Mais au-delà de l’intervention sur les projets de lois, les commissaires socialistes aux affaires étrangères sont très souvent intervenus dans le cadre des possibilités d’inscription en séance de questions orales ou de débats pour contraindre le Gouvernement a ouvrir certains débats  :

-    débat sur l’OTAN, le 25 mars 2009.

-    débat sur la défense antimissile (OTAN), le 9 décembre 2010.

-    débat sur la situation en Afghanistan le 16 novembre 2009.

-    débat sur le Moyen-Orient le 12 janvier 2009

-    question orale avec débat de Jean-Louis Carrère sur la gendarmerie, le 19 mai 2010.
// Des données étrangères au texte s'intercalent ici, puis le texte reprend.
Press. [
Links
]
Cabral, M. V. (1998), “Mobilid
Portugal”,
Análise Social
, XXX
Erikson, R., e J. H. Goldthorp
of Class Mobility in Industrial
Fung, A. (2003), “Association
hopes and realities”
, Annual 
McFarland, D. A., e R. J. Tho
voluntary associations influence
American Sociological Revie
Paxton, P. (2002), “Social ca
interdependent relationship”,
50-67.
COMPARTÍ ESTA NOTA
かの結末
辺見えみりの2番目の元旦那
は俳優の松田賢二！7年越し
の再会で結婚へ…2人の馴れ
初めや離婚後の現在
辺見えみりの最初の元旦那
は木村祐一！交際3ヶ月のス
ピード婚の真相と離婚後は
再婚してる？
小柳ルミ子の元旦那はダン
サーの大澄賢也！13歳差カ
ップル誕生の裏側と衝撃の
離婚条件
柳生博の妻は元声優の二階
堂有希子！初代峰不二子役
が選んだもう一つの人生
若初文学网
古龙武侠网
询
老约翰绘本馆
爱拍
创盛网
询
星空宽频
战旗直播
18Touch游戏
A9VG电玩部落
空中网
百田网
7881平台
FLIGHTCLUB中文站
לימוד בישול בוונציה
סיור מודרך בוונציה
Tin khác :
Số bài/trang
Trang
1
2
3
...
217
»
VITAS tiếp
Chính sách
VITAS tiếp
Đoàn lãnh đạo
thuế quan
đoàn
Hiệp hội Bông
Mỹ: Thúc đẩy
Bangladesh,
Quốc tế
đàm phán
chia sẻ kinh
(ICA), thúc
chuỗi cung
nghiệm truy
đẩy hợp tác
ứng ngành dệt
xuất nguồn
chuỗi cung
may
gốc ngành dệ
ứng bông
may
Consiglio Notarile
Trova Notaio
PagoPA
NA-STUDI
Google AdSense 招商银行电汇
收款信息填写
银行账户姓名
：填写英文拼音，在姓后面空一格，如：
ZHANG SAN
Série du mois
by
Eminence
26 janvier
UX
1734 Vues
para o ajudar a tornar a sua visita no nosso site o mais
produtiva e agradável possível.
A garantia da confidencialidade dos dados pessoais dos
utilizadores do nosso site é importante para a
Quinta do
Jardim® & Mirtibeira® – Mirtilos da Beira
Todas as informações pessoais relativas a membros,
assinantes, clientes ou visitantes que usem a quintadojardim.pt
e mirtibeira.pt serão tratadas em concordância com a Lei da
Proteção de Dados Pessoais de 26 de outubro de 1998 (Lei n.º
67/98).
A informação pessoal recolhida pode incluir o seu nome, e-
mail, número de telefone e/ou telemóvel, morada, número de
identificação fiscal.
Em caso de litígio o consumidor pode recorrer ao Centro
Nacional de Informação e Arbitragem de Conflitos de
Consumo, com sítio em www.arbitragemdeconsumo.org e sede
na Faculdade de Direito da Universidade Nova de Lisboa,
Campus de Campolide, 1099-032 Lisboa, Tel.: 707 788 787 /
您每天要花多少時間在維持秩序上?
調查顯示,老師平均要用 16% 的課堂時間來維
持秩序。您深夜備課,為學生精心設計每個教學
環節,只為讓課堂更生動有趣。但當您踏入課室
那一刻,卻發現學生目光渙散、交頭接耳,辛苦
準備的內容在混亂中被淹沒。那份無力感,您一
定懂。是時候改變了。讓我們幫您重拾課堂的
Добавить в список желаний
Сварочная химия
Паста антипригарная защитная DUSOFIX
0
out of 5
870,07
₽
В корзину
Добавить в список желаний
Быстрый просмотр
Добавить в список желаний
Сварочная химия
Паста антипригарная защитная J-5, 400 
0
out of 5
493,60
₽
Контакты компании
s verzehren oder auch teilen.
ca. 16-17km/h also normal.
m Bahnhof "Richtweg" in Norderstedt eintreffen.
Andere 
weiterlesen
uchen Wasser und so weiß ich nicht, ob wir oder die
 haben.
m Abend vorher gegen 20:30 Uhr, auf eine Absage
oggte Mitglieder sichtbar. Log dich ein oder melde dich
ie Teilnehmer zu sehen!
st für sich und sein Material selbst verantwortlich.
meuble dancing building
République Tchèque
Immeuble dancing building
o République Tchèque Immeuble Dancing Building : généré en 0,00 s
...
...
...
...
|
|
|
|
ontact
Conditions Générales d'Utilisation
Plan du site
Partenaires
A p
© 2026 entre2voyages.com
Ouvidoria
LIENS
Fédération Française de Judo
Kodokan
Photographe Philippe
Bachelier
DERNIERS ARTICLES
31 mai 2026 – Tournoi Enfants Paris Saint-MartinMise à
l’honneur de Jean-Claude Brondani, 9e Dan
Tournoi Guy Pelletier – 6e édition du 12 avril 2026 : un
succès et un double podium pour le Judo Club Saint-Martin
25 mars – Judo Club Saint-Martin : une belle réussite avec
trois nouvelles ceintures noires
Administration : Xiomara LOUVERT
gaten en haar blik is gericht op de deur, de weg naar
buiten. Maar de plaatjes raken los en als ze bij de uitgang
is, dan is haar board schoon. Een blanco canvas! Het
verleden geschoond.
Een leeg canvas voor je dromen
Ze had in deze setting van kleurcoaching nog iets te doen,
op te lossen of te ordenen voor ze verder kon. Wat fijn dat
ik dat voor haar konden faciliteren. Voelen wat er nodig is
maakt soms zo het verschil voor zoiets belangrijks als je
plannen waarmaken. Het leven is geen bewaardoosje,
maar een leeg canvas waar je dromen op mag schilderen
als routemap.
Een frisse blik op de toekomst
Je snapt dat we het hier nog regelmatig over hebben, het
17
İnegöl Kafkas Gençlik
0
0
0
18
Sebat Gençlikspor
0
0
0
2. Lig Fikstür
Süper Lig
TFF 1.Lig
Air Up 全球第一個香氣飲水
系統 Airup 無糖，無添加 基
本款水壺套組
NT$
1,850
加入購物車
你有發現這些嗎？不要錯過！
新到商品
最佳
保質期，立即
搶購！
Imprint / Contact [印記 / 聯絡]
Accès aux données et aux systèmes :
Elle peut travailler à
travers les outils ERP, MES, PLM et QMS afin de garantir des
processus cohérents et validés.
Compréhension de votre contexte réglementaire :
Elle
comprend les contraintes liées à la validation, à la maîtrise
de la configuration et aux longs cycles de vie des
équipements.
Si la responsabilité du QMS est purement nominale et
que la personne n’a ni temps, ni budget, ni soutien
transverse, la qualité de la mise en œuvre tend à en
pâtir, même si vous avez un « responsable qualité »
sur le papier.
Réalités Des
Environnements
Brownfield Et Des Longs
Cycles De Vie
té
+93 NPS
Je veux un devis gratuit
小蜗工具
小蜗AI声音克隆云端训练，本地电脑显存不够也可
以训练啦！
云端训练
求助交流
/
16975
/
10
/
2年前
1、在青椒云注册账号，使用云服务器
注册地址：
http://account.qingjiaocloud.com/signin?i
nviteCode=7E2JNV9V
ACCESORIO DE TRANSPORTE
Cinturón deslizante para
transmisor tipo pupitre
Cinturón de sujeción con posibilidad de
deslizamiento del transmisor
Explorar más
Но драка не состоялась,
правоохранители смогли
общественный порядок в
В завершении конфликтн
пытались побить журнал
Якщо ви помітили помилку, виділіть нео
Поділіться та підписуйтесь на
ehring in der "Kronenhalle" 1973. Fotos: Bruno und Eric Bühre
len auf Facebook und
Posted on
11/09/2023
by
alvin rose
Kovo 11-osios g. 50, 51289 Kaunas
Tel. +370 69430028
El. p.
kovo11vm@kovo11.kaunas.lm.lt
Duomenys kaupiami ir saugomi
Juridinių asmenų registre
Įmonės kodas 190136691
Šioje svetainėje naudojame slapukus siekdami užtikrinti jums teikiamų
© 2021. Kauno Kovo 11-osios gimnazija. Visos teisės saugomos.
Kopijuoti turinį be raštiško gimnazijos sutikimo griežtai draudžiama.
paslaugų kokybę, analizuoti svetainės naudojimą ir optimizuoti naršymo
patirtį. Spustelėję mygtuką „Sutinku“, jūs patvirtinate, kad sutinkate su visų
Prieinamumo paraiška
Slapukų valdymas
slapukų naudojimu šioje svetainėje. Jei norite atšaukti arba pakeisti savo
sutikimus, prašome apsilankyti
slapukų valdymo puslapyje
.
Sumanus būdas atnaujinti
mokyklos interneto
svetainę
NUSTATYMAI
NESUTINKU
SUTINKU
-    débat sur le désarmement le 24 mars 2010

-    question orale avec débat de Bariza Khiari sur l’Union Pour la Méditerranée le 16 février 2011

-    questions cribles sur la situation en Afghanistan le 3 mars 2011.

-    proposition de Richard Yung relative aux enfants franco-japonais privés de liens avec leur parent français en cas de divorce ou de séparation.

-    Débat sur la politique de coopération, le 4 novembre 2010.

Débat sur la situation en Libye, le 22 mars 2011.